Reputation: 67
I have a PowerShell Scriptline that replaces(deletes) characters between the second and third underscore with an "_":
get-childitem *.pdf | rename-item -newname { $_.name -replace '_\p{L}+, \p{L}+_', "_"}
Examples:
12345_00001_LastName, FirstName_09_2018_Text_MoreText.pdf
12345_00002_LastName, FirstName-SecondName_09_2018_Text_MoreText.pdf
12345_00003_LastName, FirstName SecondName_09_2018_Text_MoreText.pdf
This _\p{L}+, \p{L}+_
regex only works for the first example. To replace everything inbetween I have used _(?:[^_]*)_([^_]*)_
(according to regex101 this should almost work) but the output is:
12345_09_MoreText.pdf
The desired output would be:
12345_00001_09_2018_Text_MoreText.pdf
12345_00002_09_2018_Text_MoreText.pdf
12345_00003_09_2018_Text_MoreText.pdf
How do I correctly replace the second and third underscore and everything inbetween with an "_"?
Upvotes: 2
Views: 415
Reputation: 7489
here's one other way ... using string methods.
'12345_00003_LastName, FirstName SecondName_09_2018_Text_MoreText.pdf'.
Split('_').
Where({
$_ -notmatch ','
}) -join '_'
result = 12345_00003_09_2018_Text_MoreText.pdf
that does the following ...
i suspect that the pure regex solution will be faster, but you may want to use this simply to have something that is easier to understand when you next need to modify it. [grin]
Upvotes: 2
Reputation: 439277
To offer an alternative solution that avoids a complex regex: The following is based on the -split
and -join
operators and shows PowerShell's flexibility with respect to array slicing:
Get-ChildItem *.pdf | Rename-Item { ($_.Name -split '_')[0..1 + 3..6] -join '_' } -WhatIf
$_.Name -split '_'
splits the filename by _
into an array of tokens (substrings).[0..1 + 3..6]

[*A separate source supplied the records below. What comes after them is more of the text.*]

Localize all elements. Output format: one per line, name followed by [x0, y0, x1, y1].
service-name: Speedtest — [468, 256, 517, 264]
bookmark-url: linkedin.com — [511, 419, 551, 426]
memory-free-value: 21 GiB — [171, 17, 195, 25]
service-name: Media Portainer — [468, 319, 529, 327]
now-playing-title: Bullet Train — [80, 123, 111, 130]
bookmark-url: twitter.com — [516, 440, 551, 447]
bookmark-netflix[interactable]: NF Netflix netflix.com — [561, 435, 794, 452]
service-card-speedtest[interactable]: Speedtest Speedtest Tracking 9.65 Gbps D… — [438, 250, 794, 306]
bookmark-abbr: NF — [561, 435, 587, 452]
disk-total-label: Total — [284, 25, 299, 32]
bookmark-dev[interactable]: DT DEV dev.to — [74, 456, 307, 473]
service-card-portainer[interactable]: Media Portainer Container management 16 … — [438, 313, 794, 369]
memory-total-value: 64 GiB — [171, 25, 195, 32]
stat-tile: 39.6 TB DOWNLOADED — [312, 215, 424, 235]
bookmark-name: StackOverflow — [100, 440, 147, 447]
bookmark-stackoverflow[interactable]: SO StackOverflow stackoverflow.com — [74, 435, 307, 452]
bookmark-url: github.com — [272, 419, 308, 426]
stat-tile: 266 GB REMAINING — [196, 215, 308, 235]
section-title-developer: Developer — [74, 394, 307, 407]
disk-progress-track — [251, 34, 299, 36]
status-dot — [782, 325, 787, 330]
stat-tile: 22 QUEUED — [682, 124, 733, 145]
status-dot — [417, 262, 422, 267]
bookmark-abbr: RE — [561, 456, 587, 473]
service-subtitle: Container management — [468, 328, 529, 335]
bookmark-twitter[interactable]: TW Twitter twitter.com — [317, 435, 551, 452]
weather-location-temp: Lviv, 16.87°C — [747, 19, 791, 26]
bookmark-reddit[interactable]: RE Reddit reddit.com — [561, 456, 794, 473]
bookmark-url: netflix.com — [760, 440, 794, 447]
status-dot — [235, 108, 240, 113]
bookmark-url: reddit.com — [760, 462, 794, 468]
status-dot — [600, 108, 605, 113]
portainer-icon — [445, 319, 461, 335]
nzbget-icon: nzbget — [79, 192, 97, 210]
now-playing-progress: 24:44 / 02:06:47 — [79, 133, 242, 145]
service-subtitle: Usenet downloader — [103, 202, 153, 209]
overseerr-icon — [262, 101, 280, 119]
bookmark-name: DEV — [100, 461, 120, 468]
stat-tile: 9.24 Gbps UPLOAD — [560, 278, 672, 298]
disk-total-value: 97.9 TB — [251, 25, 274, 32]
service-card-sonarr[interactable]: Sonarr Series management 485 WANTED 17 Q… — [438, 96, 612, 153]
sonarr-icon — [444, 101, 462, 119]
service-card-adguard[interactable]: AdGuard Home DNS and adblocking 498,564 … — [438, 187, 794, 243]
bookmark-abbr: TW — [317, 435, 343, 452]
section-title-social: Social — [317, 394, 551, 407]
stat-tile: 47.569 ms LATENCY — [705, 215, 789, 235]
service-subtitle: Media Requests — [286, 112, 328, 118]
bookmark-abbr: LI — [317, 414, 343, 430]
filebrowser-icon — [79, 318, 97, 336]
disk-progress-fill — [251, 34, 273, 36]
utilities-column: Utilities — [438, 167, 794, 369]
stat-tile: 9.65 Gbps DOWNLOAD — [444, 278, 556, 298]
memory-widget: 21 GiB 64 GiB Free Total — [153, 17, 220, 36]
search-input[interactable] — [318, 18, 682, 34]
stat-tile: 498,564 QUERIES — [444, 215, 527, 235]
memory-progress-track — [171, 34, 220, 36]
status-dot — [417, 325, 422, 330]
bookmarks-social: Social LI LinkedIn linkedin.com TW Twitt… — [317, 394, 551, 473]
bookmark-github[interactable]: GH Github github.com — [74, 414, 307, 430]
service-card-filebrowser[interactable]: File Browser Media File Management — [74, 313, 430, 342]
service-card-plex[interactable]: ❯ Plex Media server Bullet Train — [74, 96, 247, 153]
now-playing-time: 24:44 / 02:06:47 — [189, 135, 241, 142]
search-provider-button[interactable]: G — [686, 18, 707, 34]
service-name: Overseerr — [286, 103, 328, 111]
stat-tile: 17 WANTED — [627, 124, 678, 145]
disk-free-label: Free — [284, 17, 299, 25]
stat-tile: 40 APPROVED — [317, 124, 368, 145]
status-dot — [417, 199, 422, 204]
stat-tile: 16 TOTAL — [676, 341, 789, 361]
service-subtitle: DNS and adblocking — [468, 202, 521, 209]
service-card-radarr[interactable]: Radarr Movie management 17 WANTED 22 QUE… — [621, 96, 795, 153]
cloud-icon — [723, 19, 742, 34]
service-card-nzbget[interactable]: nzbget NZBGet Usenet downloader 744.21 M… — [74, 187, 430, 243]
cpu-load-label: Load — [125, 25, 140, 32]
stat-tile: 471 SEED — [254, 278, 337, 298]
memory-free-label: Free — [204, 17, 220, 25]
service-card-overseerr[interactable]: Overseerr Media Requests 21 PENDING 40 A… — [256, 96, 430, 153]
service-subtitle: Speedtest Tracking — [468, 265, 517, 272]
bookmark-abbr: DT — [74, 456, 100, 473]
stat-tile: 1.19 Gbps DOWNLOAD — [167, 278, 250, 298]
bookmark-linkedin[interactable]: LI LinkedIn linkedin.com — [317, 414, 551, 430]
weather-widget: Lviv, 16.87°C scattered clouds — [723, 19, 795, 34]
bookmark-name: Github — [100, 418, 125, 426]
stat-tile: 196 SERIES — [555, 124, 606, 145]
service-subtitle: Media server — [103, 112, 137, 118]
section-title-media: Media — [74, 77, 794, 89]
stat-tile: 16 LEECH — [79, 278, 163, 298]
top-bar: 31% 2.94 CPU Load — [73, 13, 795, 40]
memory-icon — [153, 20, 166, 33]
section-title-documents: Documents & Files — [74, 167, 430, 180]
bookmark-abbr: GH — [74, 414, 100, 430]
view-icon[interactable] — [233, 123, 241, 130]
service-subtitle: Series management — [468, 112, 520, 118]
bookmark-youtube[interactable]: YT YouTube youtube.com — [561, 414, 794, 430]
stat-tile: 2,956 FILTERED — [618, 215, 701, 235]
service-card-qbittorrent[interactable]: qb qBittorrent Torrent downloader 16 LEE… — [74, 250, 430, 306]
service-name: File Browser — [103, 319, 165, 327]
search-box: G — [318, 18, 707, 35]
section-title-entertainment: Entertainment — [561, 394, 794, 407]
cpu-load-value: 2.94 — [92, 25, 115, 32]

combines two range expressions (..
) to essentially remove the token with index 2
from the array.-join '_'
reassembles the modified array into a _
-separated string, yielding the desired result.Note: 6
, the upper array bound, is hard-coded above, which is suboptimal, but sufficient with input as predictable as in this case.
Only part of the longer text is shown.